Lemoine Jean, Vic Samuel, Houot Roch
AP-HP, Department of Hematology, Université de Paris, Paris, France.
Department of Hematology, CHU de Rennes, Université de Rennes, Rennes, France.
Eur J Cancer. 2022 Jan;160:235-242. doi: 10.1016/j.ejca.2021.10.022. Epub 2021 Dec 2.
We compared outcomes of patients with B-cell malignancies treated in clinical trials with the same CD19 chimeric antigen receptor (CAR) T-cells across different indications, including B-cell acute lymphoblastic leukaemia (B-ALL), diffuse large B-cell lymphoma (DLBCL), mantle cell lymphoma (MCL) and follicular lymphoma (FL). We found that for a given CAR T-cell, efficacy and toxicity varied depending on the disease. Overall, we found a low rate of primary resistance in FL, MCL and B-ALL compared with DLBCL. Acute toxicities (cytokine release syndrome and ICANS) appeared to be significantly less severe in FL compared with more aggressive diseases, such as B-ALL, DLBCL and MCL. These observations suggest that each B-cell malignancy harbours specific biology, which may interact differently with CAR T-cell therapy. Thus, CAR T-cells may be tailored differently depending on the type of B-cell malignancy to optimise their efficacy and safety.
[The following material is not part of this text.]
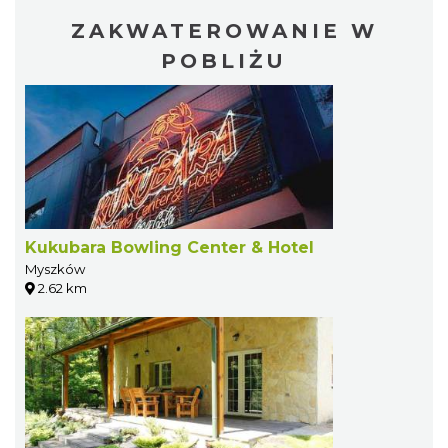
ZAKWATEROWANIE W
POBLIŻU
Kukubara Bowling Center & Hotel
Myszków
2.62 km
我们比较了在临床试验中接受相同CD19嵌合抗原受体(CAR)T细胞治疗的B细胞恶性肿瘤患者在不同适应症中的治疗结果,这些适应症包括B细胞急性淋巴细胞白血病(B-ALL)、弥漫性大B细胞淋巴瘤(DLBCL)、套细胞淋巴瘤(MCL)和滤泡性淋巴瘤(FL)。我们发现,对于给定的CAR T细胞,疗效和毒性因疾病而异。总体而言,我们发现与DLBCL相比,FL、MCL和B-ALL的原发性耐药率较低。与B-ALL、DLBCL和MCL等侵袭性更强的疾病相比,FL的急性毒性(细胞因子释放综合征和免疫效应细胞相关神经毒性综合征)似乎明显较轻。这些观察结果表明,每种B细胞恶性肿瘤都具有特定的生物学特性,其与CAR T细胞疗法的相互作用可能不同。因此,根据B细胞恶性肿瘤的类型,CAR T细胞的定制方式可能会有所不同,以优化其疗效和安全性。